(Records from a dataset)

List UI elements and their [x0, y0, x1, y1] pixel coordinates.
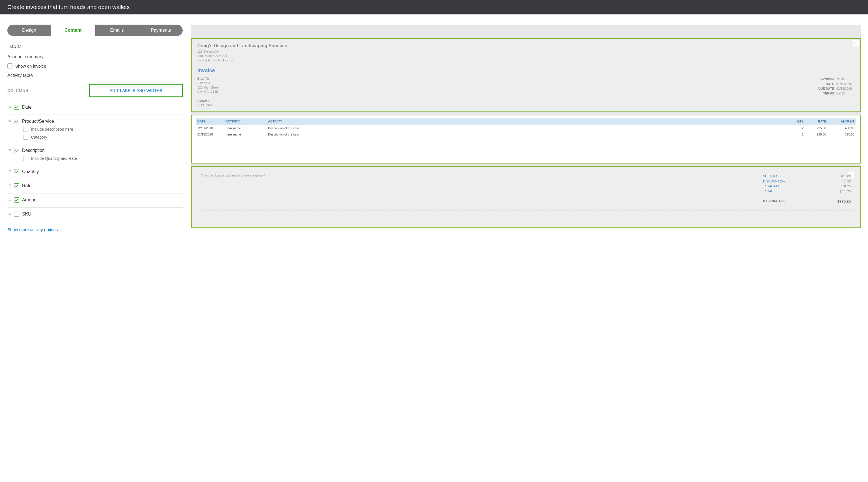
drag-handle-icon[interactable]: [7, 183, 11, 189]
svg-point-14: [10, 149, 11, 150]
svg-point-12: [8, 149, 8, 150]
crew-value: CUSTOM-1: [197, 103, 855, 107]
column-checkbox[interactable]: [14, 148, 19, 153]
sub-option-checkbox[interactable]: [23, 134, 28, 140]
svg-point-18: [8, 170, 8, 171]
drag-handle-icon[interactable]: [7, 148, 11, 154]
show-on-invoice-label: Show on invoice: [15, 64, 46, 68]
svg-point-13: [9, 149, 10, 150]
page-title: Create invoices that turn heads and open…: [7, 4, 130, 10]
preview-line-items-section[interactable]: DATE ACTIVITY ACTIVITY QTY RATE AMOUNT 1…: [191, 115, 861, 163]
line-item-row: 01/12/2016Item nameDescription of the it…: [196, 131, 856, 138]
drag-handle-icon[interactable]: [7, 169, 11, 175]
svg-point-2: [10, 106, 11, 107]
column-name-label: Quantity: [22, 169, 39, 174]
column-sub-option: Include Quantity and Rate: [14, 156, 183, 161]
preview-footer-section[interactable]: Thank you for your business and have a g…: [191, 166, 861, 228]
bill-to-name: Smith Co.: [197, 81, 219, 85]
line-items-header: DATE ACTIVITY ACTIVITY QTY RATE AMOUNT: [196, 118, 856, 125]
company-name: Craig's Design and Landscaping Services: [197, 43, 855, 49]
svg-point-6: [8, 120, 8, 121]
tab-emails[interactable]: Emails: [95, 25, 139, 36]
svg-point-8: [10, 120, 11, 121]
svg-point-16: [9, 150, 10, 151]
column-checkbox[interactable]: [14, 212, 19, 217]
svg-point-9: [8, 121, 8, 122]
thank-you-message: Thank you for your business and have a g…: [201, 174, 265, 207]
column-checkbox[interactable]: [14, 198, 19, 203]
column-item: Product/ServiceInclude description hereC…: [7, 115, 183, 144]
column-checkbox[interactable]: [14, 183, 19, 188]
preview-header-section[interactable]: Craig's Design and Landscaping Services …: [191, 38, 861, 112]
drag-handle-icon[interactable]: [7, 119, 11, 125]
column-name-label: Description: [22, 148, 45, 153]
svg-point-7: [9, 120, 10, 121]
svg-point-10: [9, 121, 10, 122]
svg-point-5: [10, 107, 11, 108]
page-header: Create invoices that turn heads and open…: [0, 0, 868, 14]
tab-payments[interactable]: Payments: [139, 25, 183, 36]
activity-table-title: Activity table: [7, 73, 183, 78]
svg-point-35: [10, 200, 11, 201]
column-name-label: SKU: [22, 212, 31, 217]
column-name-label: Product/Service: [22, 119, 54, 124]
edit-labels-button[interactable]: EDIT LABELS AND WIDTHS: [89, 84, 183, 97]
tab-design[interactable]: Design: [7, 25, 51, 36]
svg-point-27: [8, 186, 8, 187]
company-addr2: San Pablo, CA 87999: [197, 54, 855, 58]
column-checkbox[interactable]: [14, 119, 19, 124]
svg-point-19: [9, 170, 10, 171]
svg-point-26: [10, 184, 11, 185]
show-on-invoice-checkbox[interactable]: [7, 63, 12, 68]
section-table-title: Table: [7, 43, 183, 49]
svg-point-24: [8, 184, 8, 185]
columns-label: COLUMNS: [7, 88, 28, 93]
svg-point-29: [10, 186, 11, 187]
account-summary-title: Account summary: [7, 54, 183, 59]
column-item: SKU: [7, 208, 183, 221]
svg-point-20: [10, 170, 11, 171]
preview-panel: Craig's Design and Landscaping Services …: [191, 25, 861, 232]
pencil-icon: [854, 41, 858, 45]
sub-option-checkbox[interactable]: [23, 127, 28, 132]
svg-point-17: [10, 150, 11, 151]
svg-point-38: [10, 213, 11, 214]
svg-point-33: [8, 200, 8, 201]
svg-point-23: [10, 172, 11, 173]
sub-option-checkbox[interactable]: [23, 156, 28, 161]
invoice-title: Invoice: [197, 68, 855, 73]
column-item: DescriptionInclude Quantity and Rate: [7, 144, 183, 165]
svg-point-39: [8, 214, 8, 215]
svg-point-31: [9, 199, 10, 200]
edit-header-button[interactable]: [853, 40, 859, 46]
svg-point-11: [10, 121, 11, 122]
drag-handle-icon[interactable]: [7, 198, 11, 203]
svg-point-3: [8, 107, 8, 108]
column-name-label: Amount: [22, 198, 38, 203]
svg-point-21: [8, 172, 8, 173]
column-checkbox[interactable]: [14, 105, 19, 110]
column-item: Amount: [7, 193, 183, 208]
svg-point-40: [9, 214, 10, 215]
drag-handle-icon[interactable]: [7, 105, 11, 111]
company-addr1: 123 Sierra Way: [197, 50, 855, 54]
svg-point-22: [9, 172, 10, 173]
svg-point-4: [9, 107, 10, 108]
column-item: Rate: [7, 179, 183, 193]
invoice-meta: INVOICE#12345 DATE01/12/2016 DUE DATE02/…: [811, 77, 855, 96]
sub-option-label: Category: [31, 135, 47, 140]
column-sub-option: Category: [14, 134, 183, 140]
company-email: noreply@quickbooks.com: [197, 58, 855, 62]
totals-block: SUBTOTAL675.00 DISCOUNT 2%-13.50 TOTAL T…: [763, 174, 851, 207]
drag-handle-icon[interactable]: [7, 212, 11, 217]
column-sub-option: Include description here: [14, 127, 183, 132]
sub-option-label: Include description here: [31, 127, 73, 131]
svg-point-34: [9, 200, 10, 201]
column-item: Date: [7, 101, 183, 115]
show-more-link[interactable]: Show more activity options: [7, 227, 58, 232]
tab-content[interactable]: Content: [51, 25, 95, 36]
tab-bar: Design Content Emails Payments: [7, 25, 183, 36]
svg-point-1: [9, 106, 10, 107]
svg-point-28: [9, 186, 10, 187]
column-checkbox[interactable]: [14, 169, 19, 174]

REQUIRED WORK
Reproduce all the records verbatim, excluding images.

RESPONSE TO THIS EXERCISE
List UI elements and their [x0, y0, x1, y1] pixel coordinates.
drag-handle-icon[interactable]: [7, 183, 11, 189]
svg-point-14: [10, 149, 11, 150]
svg-point-12: [8, 149, 8, 150]
crew-value: CUSTOM-1: [197, 103, 855, 107]
column-checkbox[interactable]: [14, 148, 19, 153]
sub-option-checkbox[interactable]: [23, 134, 28, 140]
svg-point-18: [8, 170, 8, 171]
drag-handle-icon[interactable]: [7, 148, 11, 154]
show-on-invoice-label: Show on invoice: [15, 64, 46, 68]
svg-point-13: [9, 149, 10, 150]
page-title: Create invoices that turn heads and open…: [7, 4, 130, 10]
preview-line-items-section[interactable]: DATE ACTIVITY ACTIVITY QTY RATE AMOUNT 1…: [191, 115, 861, 163]
line-item-row: 01/12/2016Item nameDescription of the it…: [196, 131, 856, 138]
drag-handle-icon[interactable]: [7, 169, 11, 175]
svg-point-2: [10, 106, 11, 107]
column-name-label: Quantity: [22, 169, 39, 174]
column-sub-option: Include Quantity and Rate: [14, 156, 183, 161]
preview-footer-section[interactable]: Thank you for your business and have a g…: [191, 166, 861, 228]
bill-to-name: Smith Co.: [197, 81, 219, 85]
line-items-header: DATE ACTIVITY ACTIVITY QTY RATE AMOUNT: [196, 118, 856, 125]
company-name: Craig's Design and Landscaping Services: [197, 43, 855, 49]
svg-point-6: [8, 120, 8, 121]
tab-emails[interactable]: Emails: [95, 25, 139, 36]
svg-point-8: [10, 120, 11, 121]
svg-point-16: [9, 150, 10, 151]
column-checkbox[interactable]: [14, 212, 19, 217]
svg-point-9: [8, 121, 8, 122]
thank-you-message: Thank you for your business and have a g…: [201, 174, 265, 207]
column-checkbox[interactable]: [14, 198, 19, 203]
column-item: Product/ServiceInclude description hereC…: [7, 115, 183, 144]
column-checkbox[interactable]: [14, 183, 19, 188]
preview-header-section[interactable]: Craig's Design and Landscaping Services …: [191, 38, 861, 112]
drag-handle-icon[interactable]: [7, 119, 11, 125]
column-name-label: Description: [22, 148, 45, 153]
svg-point-7: [9, 120, 10, 121]
svg-point-10: [9, 121, 10, 122]
svg-point-5: [10, 107, 11, 108]
page-header: Create invoices that turn heads and open…: [0, 0, 868, 14]
tab-payments[interactable]: Payments: [139, 25, 183, 36]
activity-table-title: Activity table: [7, 73, 183, 78]
svg-point-35: [10, 200, 11, 201]
column-name-label: SKU: [22, 212, 31, 217]
column-name-label: Product/Service: [22, 119, 54, 124]
edit-labels-button[interactable]: EDIT LABELS AND WIDTHS: [89, 84, 183, 97]
tab-design[interactable]: Design: [7, 25, 51, 36]
svg-point-27: [8, 186, 8, 187]
company-addr2: San Pablo, CA 87999: [197, 54, 855, 58]
column-checkbox[interactable]: [14, 119, 19, 124]
svg-point-19: [9, 170, 10, 171]
svg-point-26: [10, 184, 11, 185]
show-on-invoice-checkbox[interactable]: [7, 63, 12, 68]
section-table-title: Table: [7, 43, 183, 49]
svg-point-24: [8, 184, 8, 185]
columns-label: COLUMNS: [7, 88, 28, 93]
svg-point-29: [10, 186, 11, 187]
account-summary-title: Account summary: [7, 54, 183, 59]
column-item: SKU: [7, 208, 183, 221]
svg-point-20: [10, 170, 11, 171]
preview-panel: Craig's Design and Landscaping Services …: [191, 25, 861, 232]
pencil-icon: [854, 41, 858, 45]
sub-option-checkbox[interactable]: [23, 127, 28, 132]
svg-point-17: [10, 150, 11, 151]
svg-point-38: [10, 213, 11, 214]
svg-point-33: [8, 200, 8, 201]
svg-point-23: [10, 172, 11, 173]
sub-option-checkbox[interactable]: [23, 156, 28, 161]
invoice-title: Invoice: [197, 68, 855, 73]
column-item: DescriptionInclude Quantity and Rate: [7, 144, 183, 165]
svg-point-39: [8, 214, 8, 215]
svg-point-31: [9, 199, 10, 200]
edit-header-button[interactable]: [853, 40, 859, 46]
svg-point-11: [10, 121, 11, 122]
drag-handle-icon[interactable]: [7, 198, 11, 203]
svg-point-3: [8, 107, 8, 108]
column-name-label: Amount: [22, 198, 38, 203]
svg-point-21: [8, 172, 8, 173]
column-checkbox[interactable]: [14, 105, 19, 110]
column-item: Amount: [7, 193, 183, 208]
svg-point-40: [9, 214, 10, 215]
drag-handle-icon[interactable]: [7, 105, 11, 111]
company-addr1: 123 Sierra Way: [197, 50, 855, 54]
svg-point-22: [9, 172, 10, 173]
svg-point-4: [9, 107, 10, 108]
column-item: Rate: [7, 179, 183, 193]
invoice-meta: INVOICE#12345 DATE01/12/2016 DUE DATE02/…: [811, 77, 855, 96]
sub-option-label: Category: [31, 135, 47, 140]
column-sub-option: Category: [14, 134, 183, 140]
company-email: noreply@quickbooks.com: [197, 58, 855, 62]
totals-block: SUBTOTAL675.00 DISCOUNT 2%-13.50 TOTAL T…: [763, 174, 851, 207]
drag-handle-icon[interactable]: [7, 212, 11, 217]
column-sub-option: Include description here: [14, 127, 183, 132]
sub-option-label: Include description here: [31, 127, 73, 131]
svg-point-34: [9, 200, 10, 201]
column-item: Date: [7, 101, 183, 115]
show-more-link[interactable]: Show more activity options: [7, 227, 58, 232]
tab-content[interactable]: Content: [51, 25, 95, 36]
tab-bar: Design Content Emails Payments: [7, 25, 183, 36]
svg-point-1: [9, 106, 10, 107]
svg-point-28: [9, 186, 10, 187]
column-checkbox[interactable]: [14, 169, 19, 174]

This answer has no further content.